No season preview would be complete without an overview of the division at large. For all intents and purposes we only have to worry about seven teams this season, the other teams in the temporarily conceived East division. If you’re a NHL historian think of it as the old six-team Patrick Division, plus Boston and Buffalo. Of the other seven teams, I think for the moment you have to consider the Flyers and Capitals as playoff definites (although in such a stacked division there might be no such thing as a definite) with an aging Boston, the Islanders after their stellar bubble run, and Pittsburgh in the second tier as teams that can make it but can also fall back.

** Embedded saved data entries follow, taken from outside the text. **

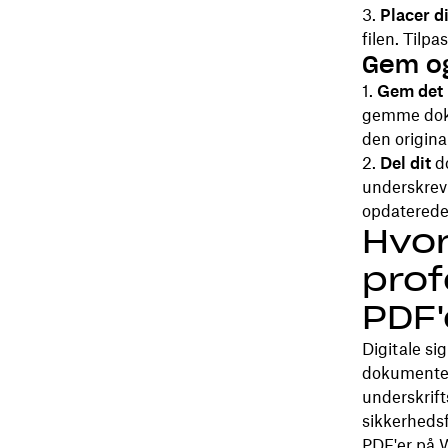
Placer d
filen. Tilp
Gem og
Gem det 
gemme doku
den origina
Del dit
do
underskrevn
opdaterede
Hvor
prof
PDF'
Digitale si
dokumenter 
underskrif
sikkerhedsf
PDF'er på 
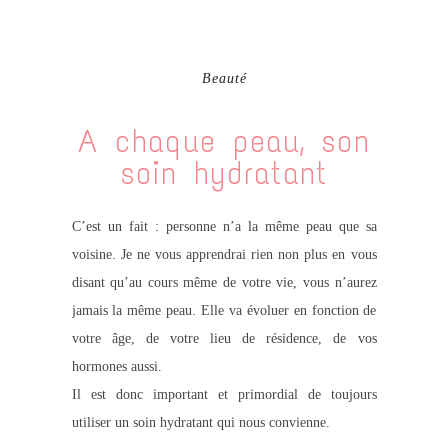
Beauté
A chaque peau, son
soin hydratant
C’est un fait : personne n’a la même peau que sa
voisine. Je ne vous apprendrai rien non plus en vous
disant qu’au cours même de votre vie, vous n’aurez
jamais la même peau. Elle va évoluer en fonction de
votre âge, de votre lieu de résidence, de vos
hormones aussi.
Il est donc important et primordial de toujours
utiliser un soin hydratant qui nous convienne.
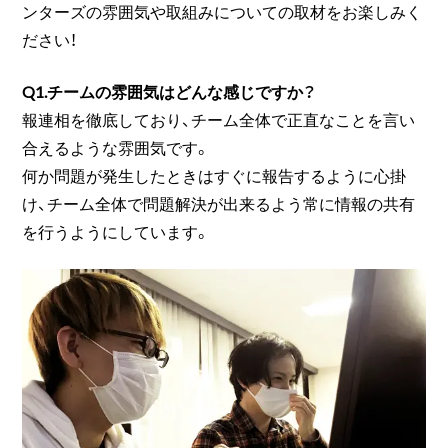
ンターズの雰囲気や取組みについての取材をお楽しみく
ださい！
Q1.チームの雰囲気はどんな感じですか？
報連相を徹底しており、チーム全体で正直なことを言い
合えるような雰囲気です。
何か問題が発生したときはすぐに報告するように心掛
け、チーム全体で問題解決が出来るよう常に情報の共有
を行うようにしています。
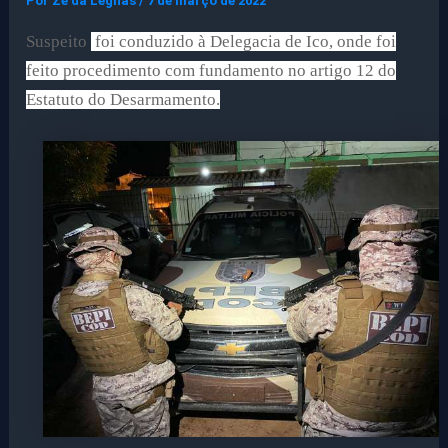
Por
Ze da Legnas
/
7 de março de 2022
Suspeito
foi conduzido à Delegacia de Ico, onde foi
feito procedimento com fundamento no artigo 12 do
Estatuto do Desarmamento.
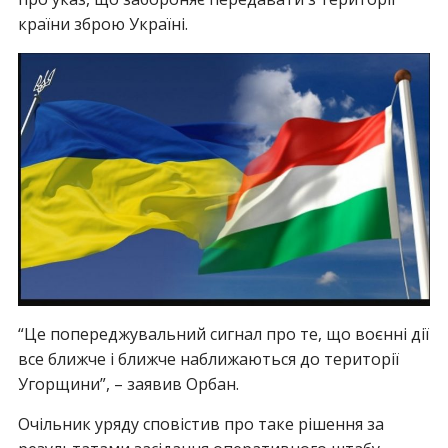
країни зброю Україні.
“Це попереджувальний сигнал про те, що воєнні дії
все ближче і ближче наближаються до території
Угорщини”, – заявив Орбан.
Очільник уряду сповістив про таке рішення за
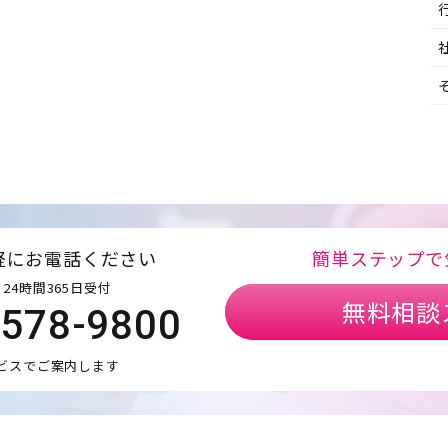
軽にお電話ください
簡単ステップで
24時間365日受付
無料相談
5578-9800
ビスでご案内します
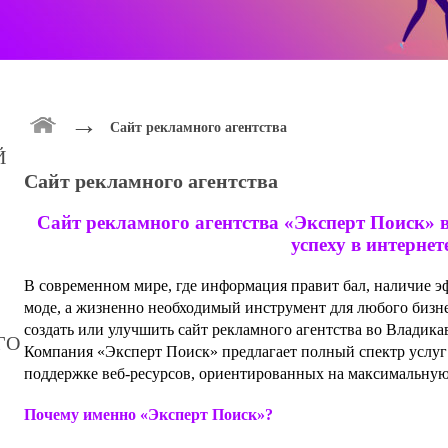
→
Сайт рекламного агентства
Й
Сайт рекламного агентства
Сайт рекламного агентства «Эксперт Поиск» 
успеху в интернет
В современном мире, где информация правит бал, наличие эф
моде, а жизненно необходимый инструмент для любого бизне
создать или улучшить сайт рекламного агентства во Владикав
ГО
Компания «Эксперт Поиск» предлагает полный спектр услу
поддержке веб-ресурсов, ориентированных на максимальну
Почему именно «Эксперт Поиск»?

Then you have the Rangers who can easily muscle into that second group, but they’re also reliant on young goaltending and forwards (including #1 OA pick Alexis Lafreniere) plus Artemi Panarin keeping up the Hart-like pace he had in his first season with the Rangers. Bringing up the rear are the other locals, Buffalo who can never seem to get out of its own way – and it’s almost fitting Taylor Hall wound up there – then us. While we’re almost certainly the seventh or eighth best team in the division on paper, anything can happen in a short season.
Shoot, the 2015-16 Devils – who had no business being in a playoff run during Shero and Hynes’ initial season here – would have been right in the mix for a spot after 55-60 games with contributions from the likes of Wild Thing Bobby Farnham and journeyman Lee Stempniak, among others. Of course the division-only schedule itself is the bigger cause for concern given who the other division teams are. If you want an inspirational address for a team accused of being misfit toys, Lou Brown from the movie Major League can probably do better than I can:
I guess that was my microwave version of a preview, fitting for a microwave version of a season and camp.